--- DATA Enclosed Below ---

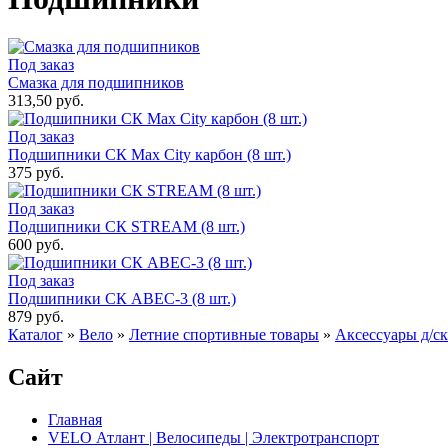
Под заказ
Смазка для подшипников
313,50 руб.
Под заказ
Подшипники СК Max City карбон (8 шт.)
375 руб.
Под заказ
Подшипники СК STREAM (8 шт.)
600 руб.
Под заказ
Подшипники СК ABEC-3 (8 шт.)
879 руб.
Каталог
»
Вело
»
Летние спортивные товары
»
Аксессуары д/ск
Сайт
Главная
VELO Атлант | Велосипеды | Электротранспорт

--- End of Enclosed DATA ---

PROBLEM TO SOLVE:
Skipping all pictures, set the listing down exactly as written.

ANSWER SPACE:
Под заказ
Смазка для подшипников
313,50 руб.
Под заказ
Подшипники СК Max City карбон (8 шт.)
375 руб.
Под заказ
Подшипники СК STREAM (8 шт.)
600 руб.
Под заказ
Подшипники СК ABEC-3 (8 шт.)
879 руб.
Каталог
»
Вело
»
Летние спортивные товары
»
Аксессуары д/ск
Сайт
Главная
VELO Атлант | Велосипеды | Электротранспорт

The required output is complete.